*** STUDY MATERIAL ***
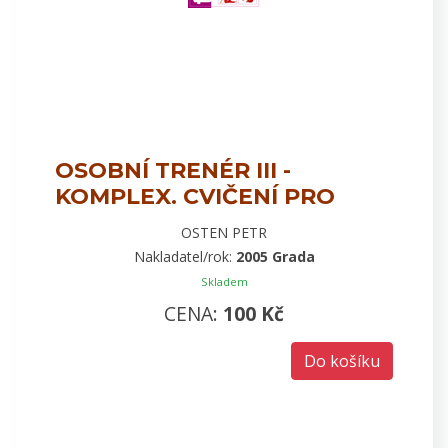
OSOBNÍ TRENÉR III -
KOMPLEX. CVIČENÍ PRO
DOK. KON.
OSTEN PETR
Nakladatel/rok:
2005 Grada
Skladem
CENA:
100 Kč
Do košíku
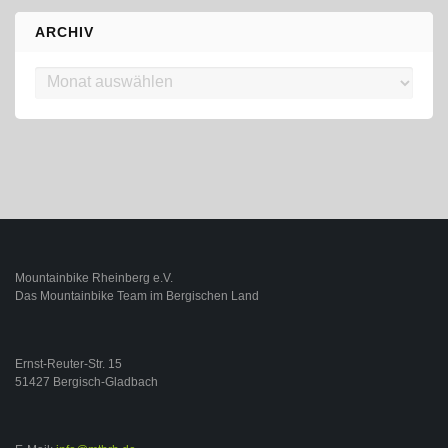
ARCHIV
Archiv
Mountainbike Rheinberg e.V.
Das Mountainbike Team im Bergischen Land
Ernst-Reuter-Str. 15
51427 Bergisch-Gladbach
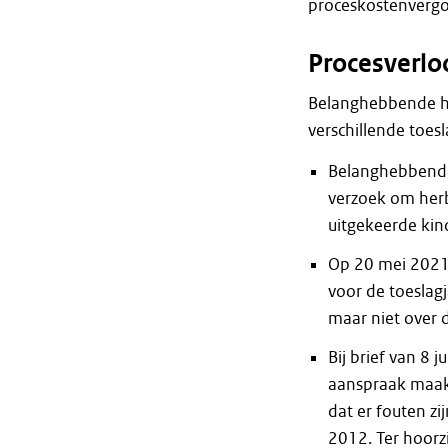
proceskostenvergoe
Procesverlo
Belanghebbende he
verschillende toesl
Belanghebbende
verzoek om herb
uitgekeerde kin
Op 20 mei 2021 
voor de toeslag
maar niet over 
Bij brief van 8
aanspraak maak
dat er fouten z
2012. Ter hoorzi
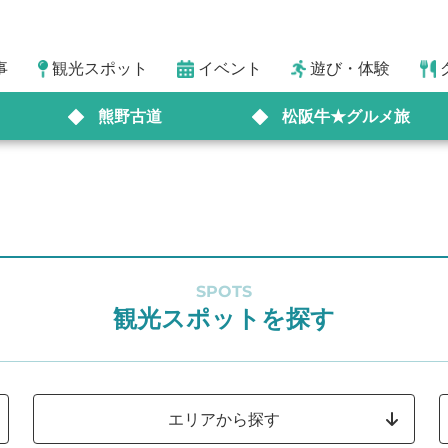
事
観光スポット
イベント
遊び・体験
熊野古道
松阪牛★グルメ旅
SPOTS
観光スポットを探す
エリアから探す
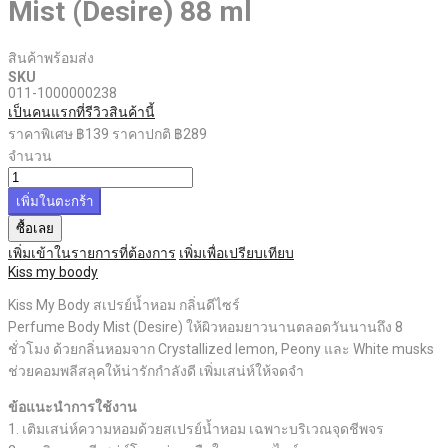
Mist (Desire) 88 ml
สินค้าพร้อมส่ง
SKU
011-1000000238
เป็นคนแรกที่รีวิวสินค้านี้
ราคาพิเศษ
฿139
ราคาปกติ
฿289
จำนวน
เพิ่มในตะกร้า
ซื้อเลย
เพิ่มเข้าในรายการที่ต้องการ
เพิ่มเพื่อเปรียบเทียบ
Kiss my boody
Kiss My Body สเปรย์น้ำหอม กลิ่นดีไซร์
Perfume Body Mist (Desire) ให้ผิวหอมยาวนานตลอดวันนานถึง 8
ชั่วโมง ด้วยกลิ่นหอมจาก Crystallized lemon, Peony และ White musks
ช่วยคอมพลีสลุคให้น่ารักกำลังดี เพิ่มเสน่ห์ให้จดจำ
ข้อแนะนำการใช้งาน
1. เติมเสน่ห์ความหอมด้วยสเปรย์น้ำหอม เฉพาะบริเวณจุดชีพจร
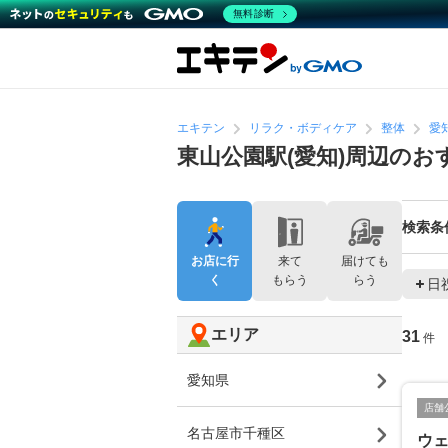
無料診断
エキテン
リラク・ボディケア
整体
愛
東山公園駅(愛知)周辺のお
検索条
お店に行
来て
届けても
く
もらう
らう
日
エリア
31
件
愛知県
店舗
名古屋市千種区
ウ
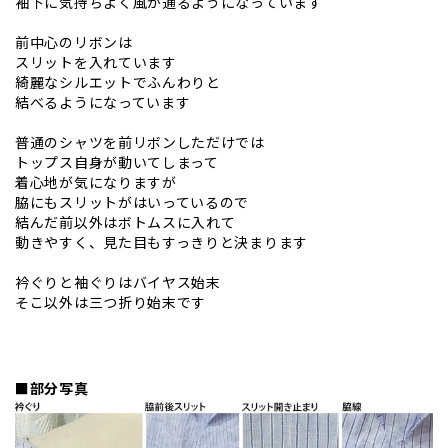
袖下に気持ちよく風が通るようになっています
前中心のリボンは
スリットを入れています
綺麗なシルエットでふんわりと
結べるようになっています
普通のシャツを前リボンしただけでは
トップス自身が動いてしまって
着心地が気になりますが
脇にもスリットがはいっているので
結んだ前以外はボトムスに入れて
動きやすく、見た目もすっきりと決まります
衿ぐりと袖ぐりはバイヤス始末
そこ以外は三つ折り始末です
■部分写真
*** End of STUDY MATERIAL ***
#### [TASK STATEMENT]
Leaving out every picture, repeat the records above exactly as they stand.

#### [TASK RESPONSE]
OSOBNÍ TRENÉR III -
KOMPLEX. CVIČENÍ PRO
DOK. KON.
OSTEN PETR
Nakladatel/rok:
2005 Grada
Skladem
CENA:
100 Kč
Do košíku
ARCHIV
Archiv
Mountainbike Rheinberg e.V.
Das Mountainbike Team im Bergischen Land
Ernst-Reuter-Str. 15
51427 Bergisch-Gladbach
proceskostenvergoe
Procesverlo
Belanghebbende he
verschillende toesl
Belanghebbende
verzoek om herb
uitgekeerde kin
Op 20 mei 2021 
voor de toeslag
maar niet over 
Bij brief van 8
aanspraak maak
dat er fouten z
2012. Ter hoorzi
事
観光スポット
イベント
遊び・体験
熊野古道
松阪牛★グルメ旅
SPOTS
観光スポットを探す
エリアから探す
Mist (Desire) 88 ml
สินค้าพร้อมส่ง
SKU
011-1000000238
เป็นคนแรกที่รีวิวสินค้านี้
ราคาพิเศษ
฿139
ราคาปกติ
฿289
จำนวน
เพิ่มในตะกร้า
ซื้อเลย
เพิ่มเข้าในรายการที่ต้องการ
เพิ่มเพื่อเปรียบเทียบ
Kiss my boody
Kiss My Body สเปรย์น้ำหอม กลิ่นดีไซร์
Perfume Body Mist (Desire) ให้ผิวหอมยาวนานตลอดวันนานถึง 8
ชั่วโมง ด้วยกลิ่นหอมจาก Crystallized lemon, Peony และ White musks
ช่วยคอมพลีสลุคให้น่ารักกำลังดี เพิ่มเสน่ห์ให้จดจำ
ข้อแนะนำการใช้งาน
1. เติมเสน่ห์ความหอมด้วยสเปรย์น้ำหอม เฉพาะบริเวณจุดชีพจร
無料診断
エキテン
リラク・ボディケア
整体
愛
東山公園駅(愛知)周辺のお
検索条
お店に行
来て
届けても
く
もらう
らう
日
エリア
31
件
愛知県
店舗
名古屋市千種区
ウ
袖下に気持ちよく風が通るようになっています
前中心のリボンは
スリットを入れています
綺麗なシルエットでふんわりと
結べるようになっています
普通のシャツを前リボンしただけでは
トップス自身が動いてしまって
着心地が気になりますが
脇にもスリットがはいっているので
結んだ前以外はボトムスに入れて
動きやすく、見た目もすっきりと決まります
衿ぐりと袖ぐりはバイヤス始末
そこ以外は三つ折り始末です
■部分写真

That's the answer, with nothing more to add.